CS 764 Topics in Database Management Systems

Lectures: Mon/Wed 1:00pm - 2:15pm
Room: COMP SCI 1221
Instructor: Xiangyao Yu
Office Hour: Mon 2:30pm - 3:30pm (CS 4361)
Teaching Assistant: Keren Chen

Course description

This course covers a number of advanced topics in the development of database management systems (DBMS) and the modern applications of databases. The topics discussed include query processing and optimization, advanced access methods, advanced concurrency control and recovery, parallel and distributed data systems, cloud computing for data platforms, and data processing with emerging hardware. The course material will be drawn from a number of papers in the database literature. We will cover one paper per lecture. All students are expected to read the paper before coming to the lecture.

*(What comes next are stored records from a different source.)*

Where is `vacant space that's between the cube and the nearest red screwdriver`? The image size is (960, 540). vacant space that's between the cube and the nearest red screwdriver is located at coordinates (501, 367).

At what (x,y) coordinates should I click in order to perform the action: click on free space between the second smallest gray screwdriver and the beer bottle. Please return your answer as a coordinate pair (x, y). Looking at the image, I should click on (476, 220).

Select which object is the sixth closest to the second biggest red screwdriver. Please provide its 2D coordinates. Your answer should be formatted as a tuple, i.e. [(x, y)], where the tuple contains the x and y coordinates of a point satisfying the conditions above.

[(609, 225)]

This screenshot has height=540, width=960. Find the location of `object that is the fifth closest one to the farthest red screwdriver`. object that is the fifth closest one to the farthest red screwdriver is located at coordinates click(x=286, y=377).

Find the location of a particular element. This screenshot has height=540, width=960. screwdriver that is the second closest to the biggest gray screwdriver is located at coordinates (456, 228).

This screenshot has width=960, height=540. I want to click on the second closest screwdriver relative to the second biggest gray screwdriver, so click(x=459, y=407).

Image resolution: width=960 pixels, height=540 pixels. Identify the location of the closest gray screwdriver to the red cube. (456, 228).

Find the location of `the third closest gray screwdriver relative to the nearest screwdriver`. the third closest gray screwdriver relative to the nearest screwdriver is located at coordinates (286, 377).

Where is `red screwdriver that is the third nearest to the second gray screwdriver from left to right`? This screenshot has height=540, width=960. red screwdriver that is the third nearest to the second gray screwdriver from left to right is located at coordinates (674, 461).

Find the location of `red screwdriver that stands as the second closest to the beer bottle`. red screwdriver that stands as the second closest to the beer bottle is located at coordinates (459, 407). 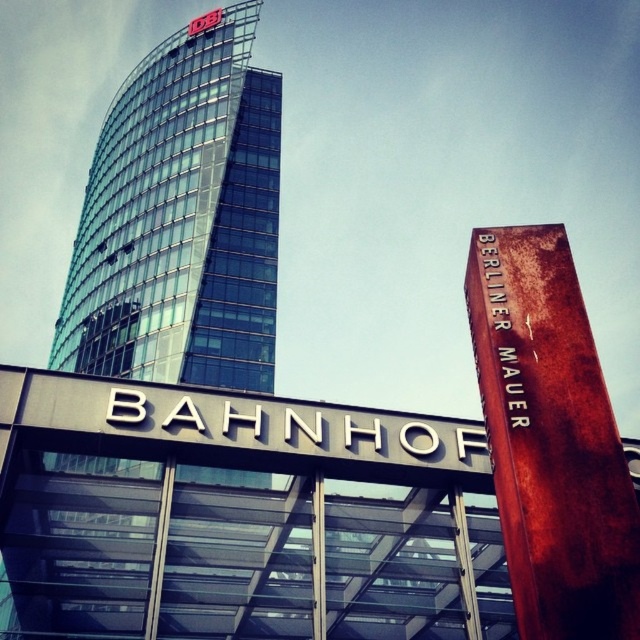 You are a tourist in Berlin and see the glassy steel skyscraper at upper left and the rusty metal berliner mauer at right. Which one is located to the left of the other?

The glassy steel skyscraper at upper left is located to the left of the rusty metal berliner mauer at right.

You are a tourist standing at the entrance of the station and want to take a photo that includes both the glassy steel skyscraper at upper left and the rusty metal berliner mauer at right. Which object should you focus on first to ensure both are in the frame?

The glassy steel skyscraper at upper left is larger than the rusty metal berliner mauer at right, so focusing on the larger skyscraper first will help ensure both objects are included in the photo frame. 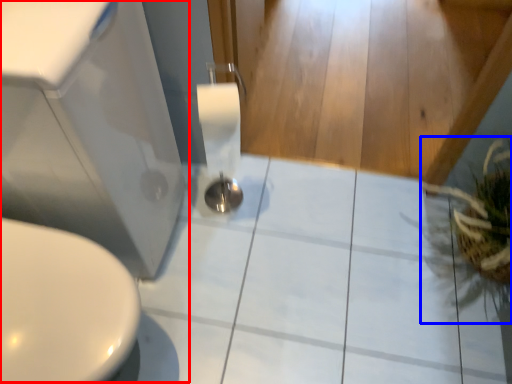 Question: Which point is closer to the camera, sink (highlighted by a red box) or plant (highlighted by a blue box)?

Choices:
 (A) sink
 (B) plant

Answer: (A) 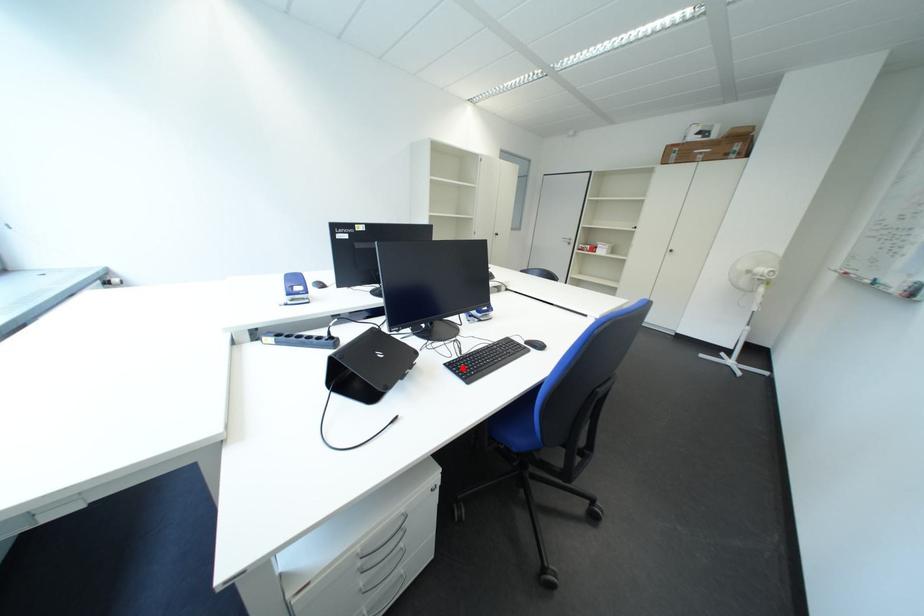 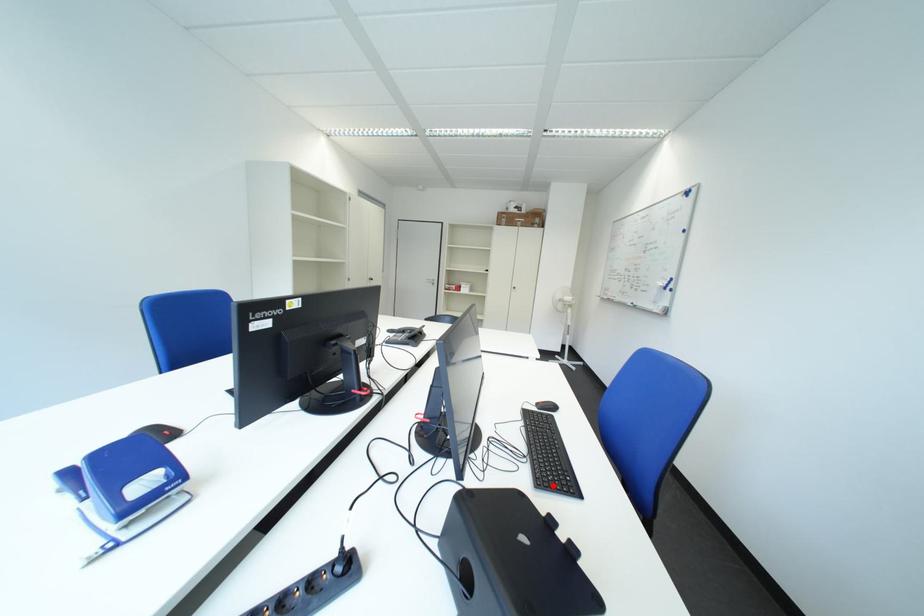 I am providing you with two images of the same scene from different viewpoints. A red point is marked on the first image and another point is marked on the second image. Does the point marked in image1 correspond to the same location as the one in image2?

Yes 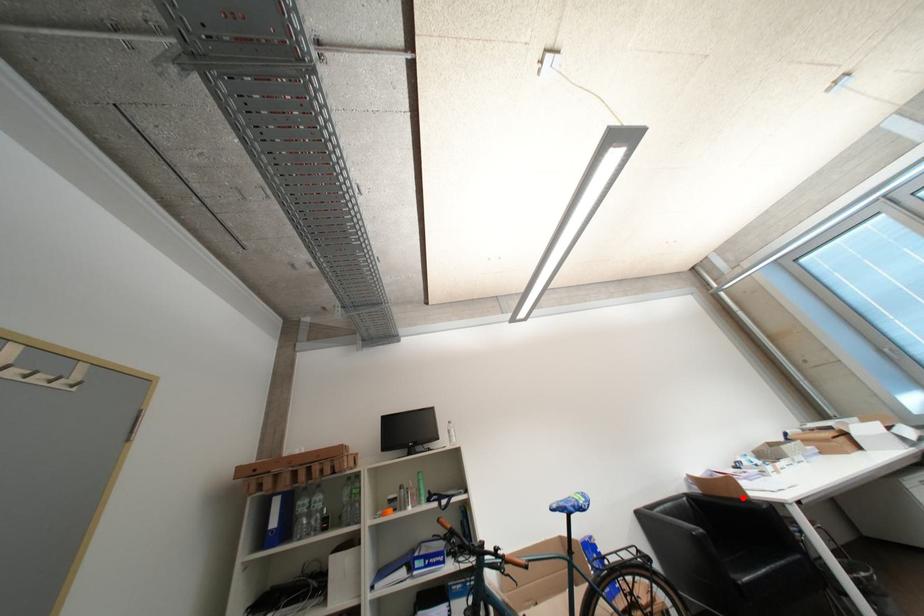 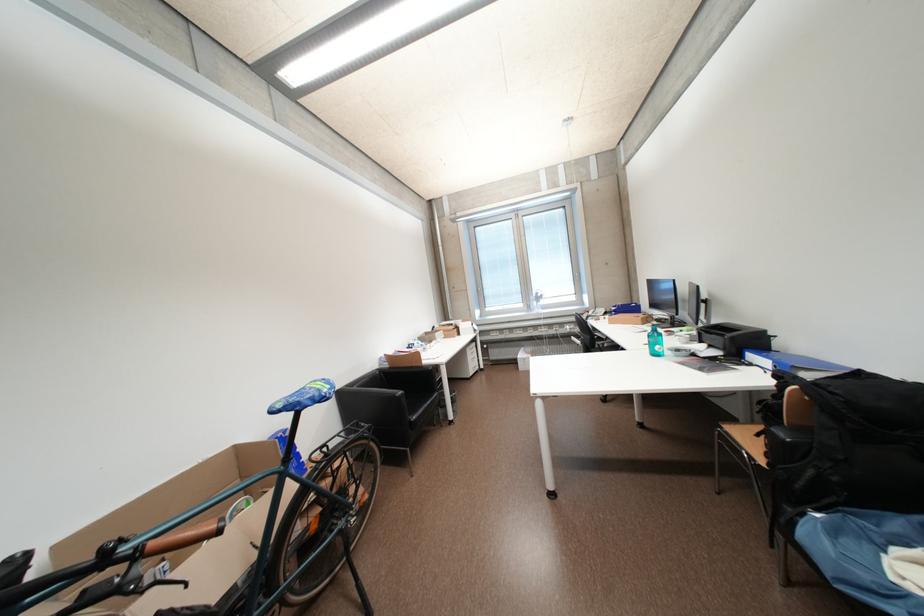 Question: I am providing you with two images of the same scene from different viewpoints. Image1 has a red point marked. In image2, the corresponding 3D location appears at what relative position? Reply with the corresponding letter.

Choices:
 (A) Closer
 (B) Farther

Answer: (B) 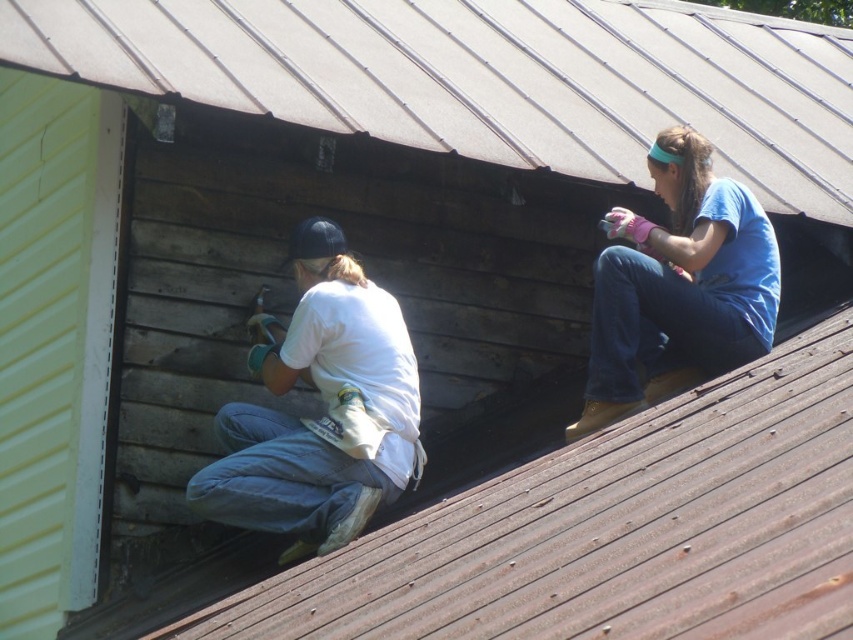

Prerequisites: CS 564 or equivalent. If you have concerns about meeting the prerequisties, please contact the instructor.

Reference Textbook: There is no formal textbook for this course. The reading list is a collection of papers. The following two books will be used as references in this course. Note you don't need to buy the books.

Lecture Format: Each lecture focuses on a classic or modern research paper. Students will read the paper and submit a review to https://wisc-cs764-f22.hotcrp.com before the lecture starts. Here is a sample review for the paper on join processing.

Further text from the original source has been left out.